所以,這些年他一直派人在找蓮慶的下落,查訪各大寺廟院門,就希望能夠找到他的下落,希望他已經找到為自己解毒的方法。
但結果卻是一次次令人失望。
最後,他還是只能仰賴這丹藥而活,卻不知道這藥能讓他活到什麼時候!雷宸飛痛恨極了這種感覺,但終於還是打開了藥瓶,就口含了顆藥丸,伸手從祥清手裡接過水杯,飲下口水將藥吞下……
每晚,「開染堂」的夜裡,房裡的燈火不過三更天是不會熄滅的。
藏晴每天晚上總是看賬本與清冊,直到眼睛倦累不已才上床去睡覺,當然這些都是一些好幾年前的舊賬了,所以李大掌櫃才肯供她取借。

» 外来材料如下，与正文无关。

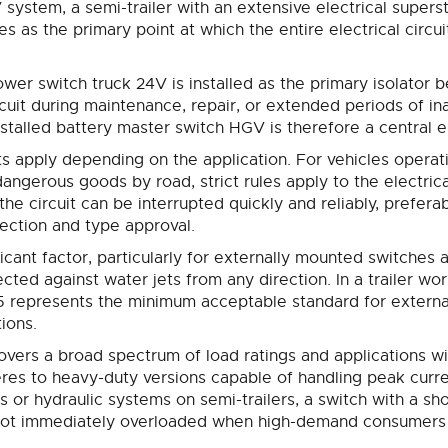
system, a semi-trailer with an extensive electrical superst
s as the primary point at which the entire electrical circui
ower switch truck 24V is installed as the primary isolator 
ircuit during maintenance, repair, or extended periods of ina
installed battery master switch HGV is therefore a central
s apply depending on the application. For vehicles opera
angerous goods by road, strict rules apply to the electrica
e circuit can be interrupted quickly and reliably, preferabl
pection and type approval.
ificant factor, particularly for externally mounted switches
ected against water jets from any direction. In a trailer wo
65 represents the minimum acceptable standard for external
tions.
vers a broad spectrum of load ratings and applications wi
res to heavy-duty versions capable of handling peak curre
rs or hydraulic systems on semi-trailers, a switch with a 
is not immediately overloaded when high-demand consumers 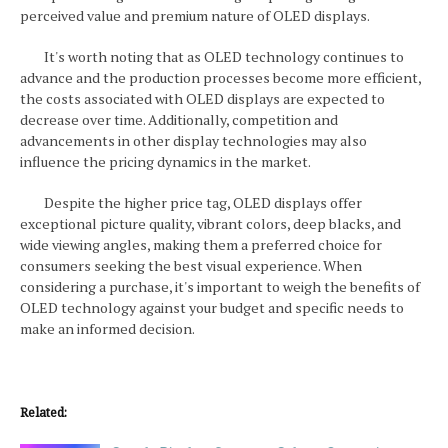
perceived value and premium nature of OLED displays.
It's worth noting that as OLED technology continues to
advance and the production processes become more efficient,
the costs associated with OLED displays are expected to
decrease over time. Additionally, competition and
advancements in other display technologies may also
influence the pricing dynamics in the market.
Despite the higher price tag, OLED displays offer
exceptional picture quality, vibrant colors, deep blacks, and
wide viewing angles, making them a preferred choice for
consumers seeking the best visual experience. When
considering a purchase, it's important to weigh the benefits of
OLED technology against your budget and specific needs to
make an informed decision.
Related: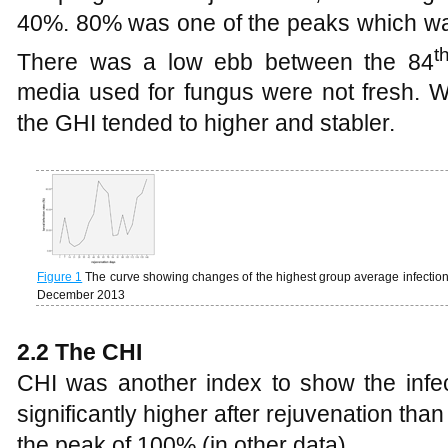
40%. 80% was one of the peaks which wa
t
There was a low ebb between the 84
media used for fungus were not fresh. 
the GHI tended to higher and stabler.
Figure 1
The curve showing changes of the highest group average infection 
December 2013
2.2 The CHI
CHI was another index to show the infec
significantly higher after rejuvenation than
the peak of 100% (in other data).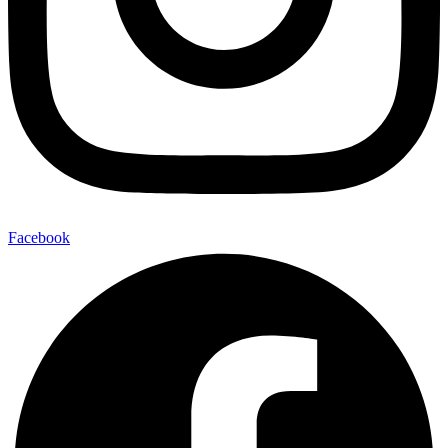
Facebook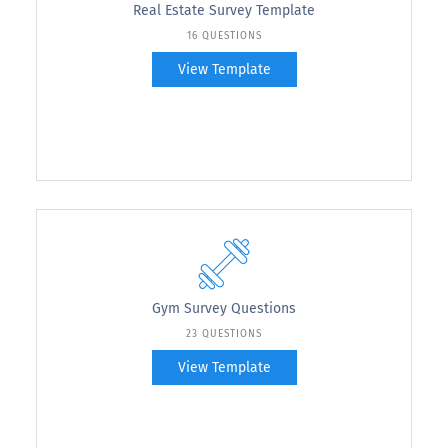
Real Estate Survey Template
16 QUESTIONS
View Template
Gym Survey Questions
23 QUESTIONS
View Template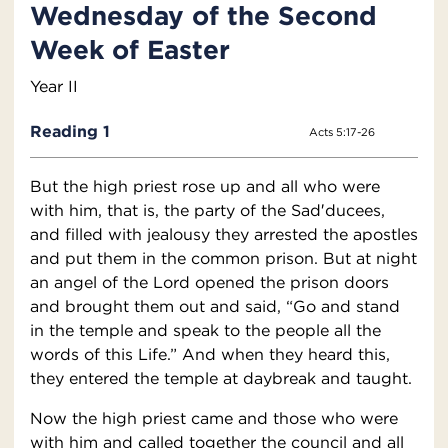
Wednesday of the Second
Week of Easter
Year II
Reading 1
Acts 5:17-26
But the high priest rose up and all who were
with him, that is, the party of the Sad′ducees,
and filled with jealousy they arrested the apostles
and put them in the common prison. But at night
an angel of the Lord opened the prison doors
and brought them out and said, “Go and stand
in the temple and speak to the people all the
words of this Life.” And when they heard this,
they entered the temple at daybreak and taught.
Now the high priest came and those who were
with him and called together the council and all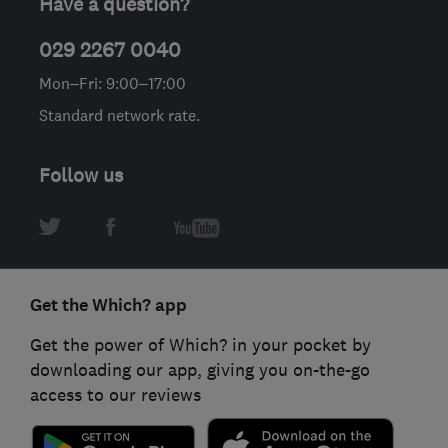
Have a question?
029 2267 0040
Mon–Fri: 9:00–17:00
Standard network rate.
Follow us
Get the Which? app
Get the power of Which? in your pocket by
downloading our app, giving you on-the-go
access to our reviews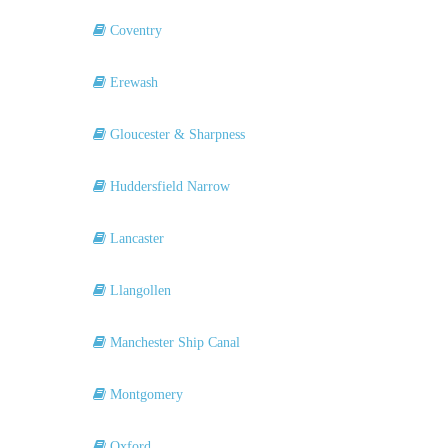
Coventry
Erewash
Gloucester & Sharpness
Huddersfield Narrow
Lancaster
Llangollen
Manchester Ship Canal
Montgomery
Oxford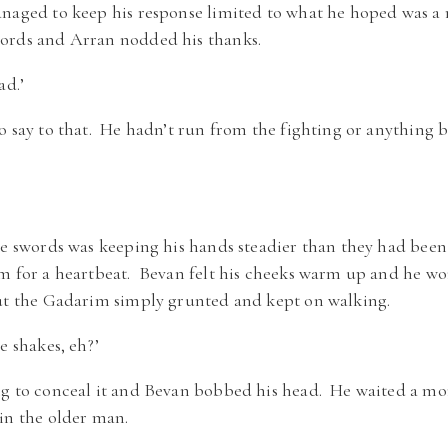
anaged to keep his response limited to what he hoped was a
ords and Arran nodded his thanks.
ad.’
o say to that. He hadn’t run from the fighting or anything b
he swords was keeping his hands steadier than they had been
em for a heartbeat. Bevan felt his cheeks warm up and he w
but the Gadarim simply grunted and kept on walking.
e shakes, eh?’
ng to conceal it and Bevan bobbed his head. He waited a mo
in the older man.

因為是一個人隻身隨著雷宸飛到京城,少了澈兒和陳嫂他們,確實孤獨寂寞了些,但是,因為是拋下了他們才得到的時間,所以她一刻鐘也不想浪費,她想要盡快地熟悉「京盛堂」的一切。
一直以來,人們只知道「京盛堂」是做大買賣的,至於這買賣有多大,在藏晴未見到賬本之前,還真的很難想像。
雷宸飛老本行做的是成批買進賣出的躉售的生意,所以金額少說數千兩,多則幾萬兩,一次進出所賺的錢,已經是普通小商號一年的營收。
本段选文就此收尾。